Works discussed in this essay—all by Mark Kalesniko, all published by Fantagraphics Books:
“Adolf Hears a Who,” in Pictopia Volume 1, Winter 1991
S.O.S. (single issue comic, 1992)
Alex (6-issue comic series, uncollected, 1994)
Why Did Pete Duel Kill Himself? (1997)
Mail Order Bride (2001)
Reviewer Biography
Mark David Nevins is an aficionado of comics from around the world, and he occasionally puts pen to paper to write about his passion for the unique art that marries words and pictures.
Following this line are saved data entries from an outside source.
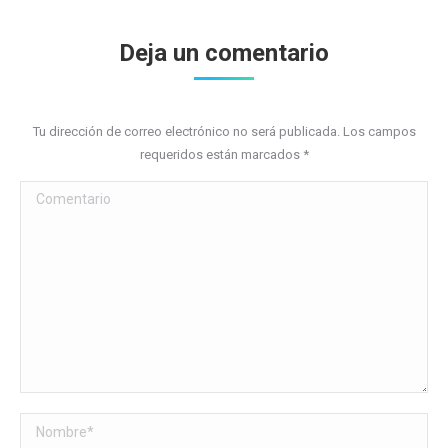
entre
Deja un comentario
proyectos
Tu dirección de correo electrónico no será publicada. Los campos
requeridos están marcados
*
Comentario
Nombre *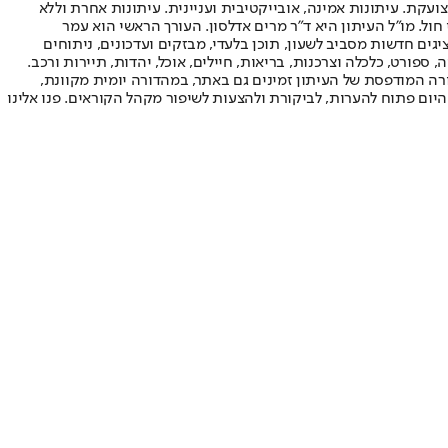
ועקת. עיתונות אמינה, אובייקטיבית ועניינית. עיתונות אחרת וללא
עור החשיפה הגבוה ביותר בימי חול. מו"ל העיתון היא ד"ר מרים אדלסון. העורך הראשי הוא עמר
 והעורך המייסד הוא עמוס רגב. אתרי האינטרנט של "ישראל היום" בעברית ובאנגלית, כמו כן היישומונים (אפליקציות) לאנדרואיד ול-iOS, מציגים חדשות מסביב לשעון, תוכן בלעדי, מבזקים ועדכונים, ניתוחים
, ספורט, כלכלה וצרכנות, בריאות, חיילים, אוכל, יהדות, תיירות ורכב.
דורה המודפסת של העיתון זמינים גם באתר, במהדורה יומית מקוונת,
היום פתוח להערות, לביקורת ולהצעות לשיפור מקהל הקוראים. פנו אלינו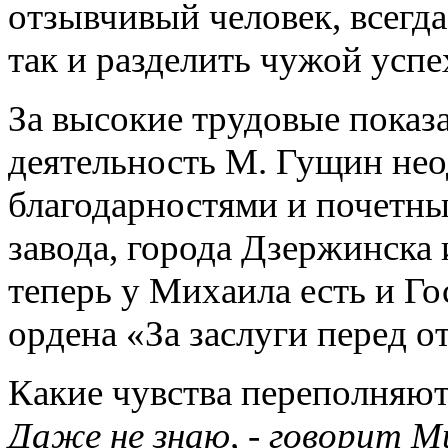
отзывчивый человек, всегд
так и разделить чужой успе
За высокие трудовые показ
деятельность М. Гущин не
благодарностями и почетн
завода, города Дзержинска
теперь у Михаила есть и Го
ордена «За заслуги перед от
Какие чувства переполняют 
Даже не знаю,
-
говорит М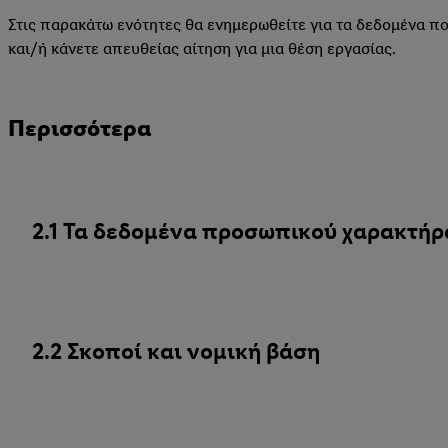
Στις παρακάτω ενότητες θα ενημερωθείτε για τα δεδομένα π
και/ή κάνετε απευθείας αίτηση για μια θέση εργασίας.
Περισσότερα
2.1 Τα δεδομένα προσωπικού χαρακτήρ
2.2 Σκοποί και νομική βάση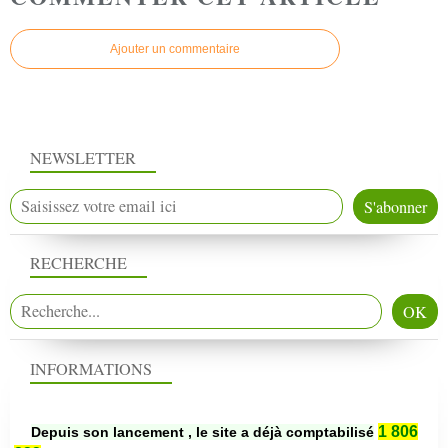
Ajouter un commentaire
NEWSLETTER
RECHERCHE
INFORMATIONS
1 806
Depuis son lancement , le site a déjà comptabilisé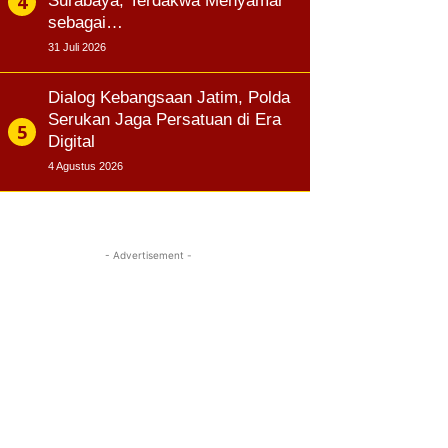
Surabaya, Terdakwa Menyamar
sebagai…
31 Juli 2026
Dialog Kebangsaan Jatim, Polda
Serukan Jaga Persatuan di Era
Digital
4 Agustus 2026
- Advertisement -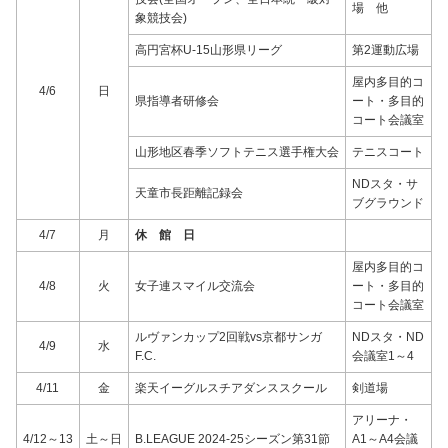
場 他
象競技会)
高円宮杯U-15山形県リーグ
第2運動広場
屋内多目的コ
4/6
日
県指導者研修会
ート・多目的
コート会議室
山形地区春季ソフトテニス選手権大会
テニスコート
NDスタ・サ
天童市長距離記録会
ブグラウンド
4/7
月
休 館 日
屋内多目的コ
4/8
火
女子連スマイル交流会
ート・多目的
コート会議室
ルヴァンカップ2回戦vs京都サンガ
NDスタ・ND
4/9
水
F.C.
会議室1～4
4/11
金
楽天イーグルスチアダンススクール
剣道場
アリーナ・
4/12～13
土～日
B.LEAGUE 2024-25シーズン第31節
A1～A4会議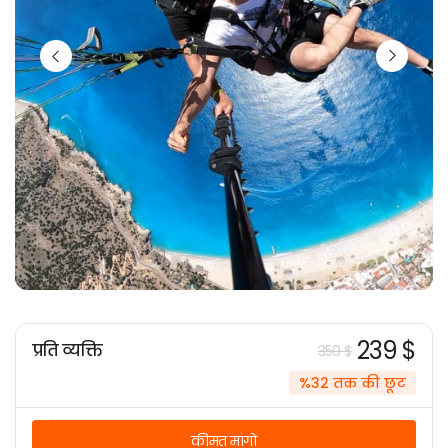
239 $
प्रति व्यक्ति
350 $
%32 तक की छूट
कीमत मांगो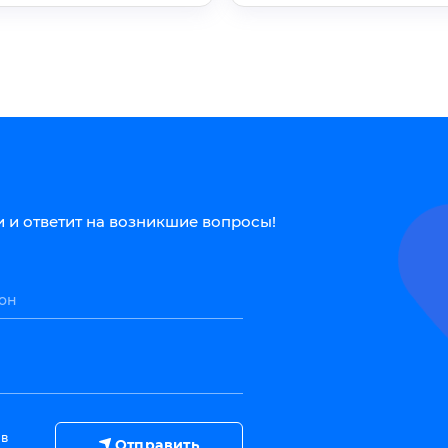
 и ответит на возникшие вопросы!
он
 в
Отправить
He lives in Greenwich Village (New York City), Harlem (New York City), and West Hollywood (Los Angeles). In “real life” he is an executive with an international management consulting firm, and in that role spends a great deal of time on airplanes travelling for business—which is a great excuse for searching out comics in foreign countries. Mark took his Ph.D. in Literature from Harvard University, and taught at the graduate and undergraduate level for several years before “selling out” for a job in the private sector. He is “New York Correspondent” for the renowned Swiss comics periodical STRAPAZIN, and for the last 7 years he has served on the Executive Committee of the International Comic Arts Conference (ICAF). He also sits on the Editorial Board of the International Journal of Comic Art, and in addition to essays and critical reviews he has also published several translations of comics from French and German.